#### Records provided

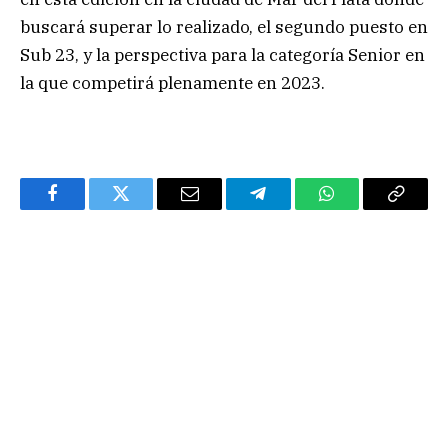
buscará superar lo realizado, el segundo puesto en
Sub 23, y la perspectiva para la categoría Senior en
la que competirá plenamente en 2023.
Facebook
Twitter
Email
Telegram
WhatsApp
Copy
Link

#### Work item
Reproduce every line above exactly as written, omitting the images.

#### Answer box
buscará superar lo realizado, el segundo puesto en
Sub 23, y la perspectiva para la categoría Senior en
la que competirá plenamente en 2023.
Facebook
Twitter
Email
Telegram
WhatsApp
Copy
Link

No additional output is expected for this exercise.